Copy from SAPonzSeries.de: 'SAPon z/DB2 Performance Notes - DSC' by Bohlsen
Dynamic Statement Cache (DSC) statistics
This can be one of the most valuable sources of information in DB2 tuning for many purposes. By now almost all customers will be using a EDM pool dataspace, which will contain the major part of the storage required for SQL statement caching. The first issue to be addressed is the size of the dataspace, and the simple answer to the question of how large it should be is As big as it needs to be . With a statement such as this, I obviously need to point out that these notes are my own opinion based on real world experience.
In the context of these tuning notes what I would tend to recommend is sizing the EDM pool dataspace based on prepared statement residency time in peak load periods. With the technique for measurement that is outlined below, my opinion is that you need to aim for keeping a minimum residency of 24 hours. The reasoning is that this will allow SQL statements associated with daily jobs and tasks to continuously accumulate key DB2 statistics over an extended period of time. Put another way, if a statement is discarded from cache due to LRU algorithms within a 24 hour period, and is associated with ABAP/Java code that is only executed daily, when the statement next executes it will result in a full prepare. DB2 statistics such as execution time, various wait times, rows examined and processed etc will then be accumulated from zero. While the full prepare on a daily basis is not of performance concern, it is the continual resetting of statistics that is the challenge to overcome.
As we will see, longer term residency then becomes extremely valuable to allow identification of the best targets for tuning effort. To put it into context, it usually takes and EDM pool dataspace size of 250-300MB at most to achieve this goal, and in the present day context of memory sizing and pricing, this is usually quite acceptable. The increased residency time will also result in reduction in the number of full prepares of SQL statements which also is a good thing for overall performance.
Measurement of residency time of DSC can be achieved in this way:
Execution of transaction DB2, click on Cached Statement Statistics button. In the popup window, simply select execute without entering any values.
[This has the effect of retrieving all statements in the cache, with one caveat: If you receive a message More data is available& , this indicates that to minimize response time, the number of statements has been limited to 2,000. In the case of our analysis, it is critical that we get all statements. Also note if you get a message indicating there is no data, IFCID 318 trace may not be started.]
Click on the Retry button.
[While we will get something like a minute response time, this is a one off and once we have the data we can manipulate it& Needless to say it does not make sense to do this too often !!]
Once you have a list of statements, click on the Initial Prepare column heading, and click on the sort descending button. This effectively give us a track record of statement preparation by DB2 into the past. Note the date/time stamp of the first statement on the list.

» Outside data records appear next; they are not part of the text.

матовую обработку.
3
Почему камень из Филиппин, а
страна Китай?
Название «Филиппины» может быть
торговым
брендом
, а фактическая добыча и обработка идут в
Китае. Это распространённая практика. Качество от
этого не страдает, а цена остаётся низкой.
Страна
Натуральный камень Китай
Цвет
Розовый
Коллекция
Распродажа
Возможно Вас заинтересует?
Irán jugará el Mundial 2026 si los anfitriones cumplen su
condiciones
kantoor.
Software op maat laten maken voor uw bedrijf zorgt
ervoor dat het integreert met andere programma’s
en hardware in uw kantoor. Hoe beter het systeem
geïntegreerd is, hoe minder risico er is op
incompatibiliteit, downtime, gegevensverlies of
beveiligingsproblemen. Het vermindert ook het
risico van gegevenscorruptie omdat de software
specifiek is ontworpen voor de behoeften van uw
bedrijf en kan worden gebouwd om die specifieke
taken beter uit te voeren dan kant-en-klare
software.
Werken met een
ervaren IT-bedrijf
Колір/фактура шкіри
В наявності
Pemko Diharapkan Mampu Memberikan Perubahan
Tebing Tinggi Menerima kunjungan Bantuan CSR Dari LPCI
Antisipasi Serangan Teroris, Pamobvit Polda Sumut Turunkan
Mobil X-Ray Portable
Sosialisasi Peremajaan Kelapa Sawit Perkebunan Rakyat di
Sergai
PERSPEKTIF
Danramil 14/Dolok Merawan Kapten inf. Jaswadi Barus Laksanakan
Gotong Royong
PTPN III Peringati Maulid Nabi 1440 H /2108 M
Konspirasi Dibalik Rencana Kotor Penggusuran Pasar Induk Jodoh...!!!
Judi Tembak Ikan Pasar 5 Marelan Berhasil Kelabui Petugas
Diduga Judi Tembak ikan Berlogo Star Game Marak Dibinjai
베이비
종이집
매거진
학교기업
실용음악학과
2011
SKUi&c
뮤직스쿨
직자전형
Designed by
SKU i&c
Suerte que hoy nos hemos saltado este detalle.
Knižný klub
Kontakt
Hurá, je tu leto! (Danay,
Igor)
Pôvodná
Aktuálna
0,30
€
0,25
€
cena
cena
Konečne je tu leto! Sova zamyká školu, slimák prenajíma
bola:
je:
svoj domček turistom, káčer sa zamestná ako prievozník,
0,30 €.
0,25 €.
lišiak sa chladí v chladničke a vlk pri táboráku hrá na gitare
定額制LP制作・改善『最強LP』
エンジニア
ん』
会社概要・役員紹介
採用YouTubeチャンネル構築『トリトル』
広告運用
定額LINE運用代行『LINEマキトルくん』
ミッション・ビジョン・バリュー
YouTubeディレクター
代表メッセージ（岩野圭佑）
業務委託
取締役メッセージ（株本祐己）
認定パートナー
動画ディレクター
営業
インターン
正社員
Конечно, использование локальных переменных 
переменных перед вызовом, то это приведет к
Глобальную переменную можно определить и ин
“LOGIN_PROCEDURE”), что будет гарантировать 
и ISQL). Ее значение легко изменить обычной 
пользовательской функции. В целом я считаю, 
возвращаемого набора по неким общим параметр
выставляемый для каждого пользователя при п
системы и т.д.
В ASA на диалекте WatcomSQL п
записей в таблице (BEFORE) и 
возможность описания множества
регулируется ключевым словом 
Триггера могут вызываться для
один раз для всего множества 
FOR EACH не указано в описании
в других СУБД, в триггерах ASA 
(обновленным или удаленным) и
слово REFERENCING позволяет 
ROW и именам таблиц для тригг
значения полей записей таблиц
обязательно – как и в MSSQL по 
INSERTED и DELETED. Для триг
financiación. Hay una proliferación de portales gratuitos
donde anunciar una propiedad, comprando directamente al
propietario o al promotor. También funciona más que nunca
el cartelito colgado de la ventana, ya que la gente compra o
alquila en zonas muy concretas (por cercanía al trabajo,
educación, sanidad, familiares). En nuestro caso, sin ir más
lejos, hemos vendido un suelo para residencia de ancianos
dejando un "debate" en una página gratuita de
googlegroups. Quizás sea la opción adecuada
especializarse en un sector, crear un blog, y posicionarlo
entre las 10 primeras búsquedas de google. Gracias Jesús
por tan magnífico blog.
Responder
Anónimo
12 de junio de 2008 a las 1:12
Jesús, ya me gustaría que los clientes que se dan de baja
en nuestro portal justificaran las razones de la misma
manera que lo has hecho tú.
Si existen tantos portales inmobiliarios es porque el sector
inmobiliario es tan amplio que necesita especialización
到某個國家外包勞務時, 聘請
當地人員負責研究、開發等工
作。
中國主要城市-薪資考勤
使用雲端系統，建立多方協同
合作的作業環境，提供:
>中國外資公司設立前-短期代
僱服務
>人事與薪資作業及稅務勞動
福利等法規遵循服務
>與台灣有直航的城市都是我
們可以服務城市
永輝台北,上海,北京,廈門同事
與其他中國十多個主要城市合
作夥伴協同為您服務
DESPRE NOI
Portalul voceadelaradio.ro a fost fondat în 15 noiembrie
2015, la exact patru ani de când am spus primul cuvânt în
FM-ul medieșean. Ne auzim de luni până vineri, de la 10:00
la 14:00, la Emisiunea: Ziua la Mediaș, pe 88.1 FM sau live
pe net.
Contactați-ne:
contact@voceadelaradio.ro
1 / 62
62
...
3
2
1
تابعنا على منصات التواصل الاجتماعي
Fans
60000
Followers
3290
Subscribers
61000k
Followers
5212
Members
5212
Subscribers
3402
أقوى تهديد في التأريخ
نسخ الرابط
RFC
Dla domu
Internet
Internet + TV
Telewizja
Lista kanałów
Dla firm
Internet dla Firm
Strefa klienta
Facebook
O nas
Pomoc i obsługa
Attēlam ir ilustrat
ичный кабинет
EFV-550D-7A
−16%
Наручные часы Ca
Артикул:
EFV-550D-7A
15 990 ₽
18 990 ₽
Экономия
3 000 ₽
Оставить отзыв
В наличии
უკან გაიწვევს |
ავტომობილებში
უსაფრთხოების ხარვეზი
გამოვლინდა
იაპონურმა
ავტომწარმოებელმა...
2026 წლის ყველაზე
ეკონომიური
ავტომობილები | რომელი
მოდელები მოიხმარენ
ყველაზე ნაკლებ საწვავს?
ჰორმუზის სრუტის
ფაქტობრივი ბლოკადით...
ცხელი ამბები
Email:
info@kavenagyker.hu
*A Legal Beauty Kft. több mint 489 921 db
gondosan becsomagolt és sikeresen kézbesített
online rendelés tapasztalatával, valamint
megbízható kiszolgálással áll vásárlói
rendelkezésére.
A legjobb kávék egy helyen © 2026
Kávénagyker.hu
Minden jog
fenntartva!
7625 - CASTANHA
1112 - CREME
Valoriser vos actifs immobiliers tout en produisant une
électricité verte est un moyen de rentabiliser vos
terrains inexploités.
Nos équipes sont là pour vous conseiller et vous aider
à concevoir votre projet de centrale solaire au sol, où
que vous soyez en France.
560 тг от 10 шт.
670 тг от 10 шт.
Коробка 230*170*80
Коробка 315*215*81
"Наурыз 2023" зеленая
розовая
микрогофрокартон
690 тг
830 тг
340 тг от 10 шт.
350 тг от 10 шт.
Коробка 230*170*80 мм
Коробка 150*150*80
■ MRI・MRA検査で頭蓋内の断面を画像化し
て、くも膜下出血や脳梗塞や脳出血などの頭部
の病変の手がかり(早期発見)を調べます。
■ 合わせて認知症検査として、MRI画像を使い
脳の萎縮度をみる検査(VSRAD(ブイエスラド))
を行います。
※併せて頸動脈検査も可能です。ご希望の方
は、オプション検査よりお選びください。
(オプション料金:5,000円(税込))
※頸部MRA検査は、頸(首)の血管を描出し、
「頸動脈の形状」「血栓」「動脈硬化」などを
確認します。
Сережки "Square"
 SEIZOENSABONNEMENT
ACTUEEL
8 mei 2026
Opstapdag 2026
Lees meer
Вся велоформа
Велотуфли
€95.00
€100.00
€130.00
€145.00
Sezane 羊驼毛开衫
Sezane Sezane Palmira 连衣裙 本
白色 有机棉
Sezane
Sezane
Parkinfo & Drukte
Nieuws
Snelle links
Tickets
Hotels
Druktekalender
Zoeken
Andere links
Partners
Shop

Again click on the Initial Prepare column, and now click Find . Then enter LRU into the search field and click enter. Note the date/time stamp of the statement that is found. By finding the time difference between the two statements, you now have the residency time of DSC at this point in time.
This procedure outlines the general approach for finding residency time, which hopefully you follow the logic of. Now& the important part&. When to do this task&. Essentially what we need to do is find out whether we have 24 hour plus residency. In this regard it does not matter when during the day the process is carried out, it is a binary answer yes/no that will result. If the answer is no, I would recommend that you increase EDMDSPAC dynamically (unless there is evidence of memory over-allocation& covered later on in another section) and try again&. If you perform the above process to calculate residency time during your busiest time of the day, and the time is less than 5 minutes, you really need to consider increasing the DSC cache both for outright performance reasons, as well as the lack of further analysis possibilities.
Once you have the knowledge that you have adequate residency time of SQL statements, we can now take the full list of statements (i.e. not entering any input parameters, and hitting the Retry button to get all statements). This list can now be used in a variety of ways to discover potential performance tuning opportunities. The response time cost of gathering the list is non-trivial, but the potential results probably far outweigh the occasional paying of this price.
First task is to click the heading of the column CPU Time which is a couple of pages scrolling right in the default ALV view, and then click sort descending. What this will show is essence is the opportunity to reduce z/OS cycles, by way of showing the statements that have accumulated the most CPU resource. Here you may start to appreciate the above comments on the value of this technique, and the impact of residency time. If there are statements whose execution frequency result in them being periodically discarded with LRU invalidation and re-prepared, over time they will not appear anywhere near the top of the list relative to long term residents. This is despite them being in fact the precise statements we want to find and address to proactively tune resource usage.
In the same manner, select the Elapsed Time column and also perform a sort descending. This list of statements now shows in descending order the statements whose tuning will have the most benefit flowing through to response time of transactions or batch jobs (which particular application components are unknown at this point of analysis).
The analysis of individual statements and where to go next is the topic for another posting !!